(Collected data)
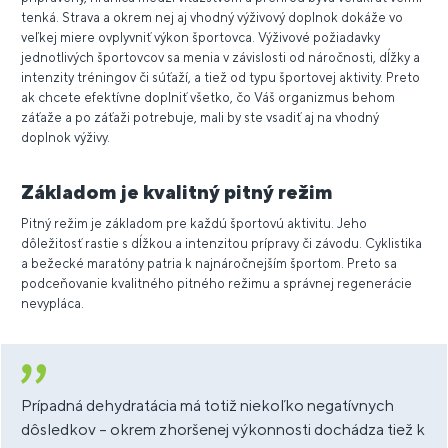
tenká. Strava a okrem nej aj vhodný výživový doplnok dokáže vo
veľkej miere ovplyvniť výkon športovca. Výživové požiadavky
jednotlivých športovcov sa menia v závislosti od náročnosti, dĺžky a
intenzity tréningov či súťaží, a tiež od typu športovej aktivity. Preto
ak chcete efektívne doplniť všetko, čo Váš organizmus behom
záťaže a po záťaži potrebuje, mali by ste vsadiť aj na vhodný
doplnok výživy.
Základom je kvalitný pitný režim
Pitný režim je základom pre každú športovú aktivitu. Jeho
dôležitosť rastie s dĺžkou a intenzitou prípravy či závodu. Cyklistika
a bežecké maratóny patria k najnáročnejším športom. Preto sa
podceňovanie kvalitného pitného režimu a správnej regenerácie
nevypláca.
Prípadná dehydratácia má totiž niekoľko negatívnych
dôsledkov – okrem zhoršenej výkonnosti dochádza tiež k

EXERCISE BRIEF.
Your answer should hold exactly the lines from the one containing "Prípadná dehydratácia má" to the last line of the data, both included, and no others.

COMPLETED TASK.
Prípadná dehydratácia má totiž niekoľko negatívnych
dôsledkov – okrem zhoršenej výkonnosti dochádza tiež k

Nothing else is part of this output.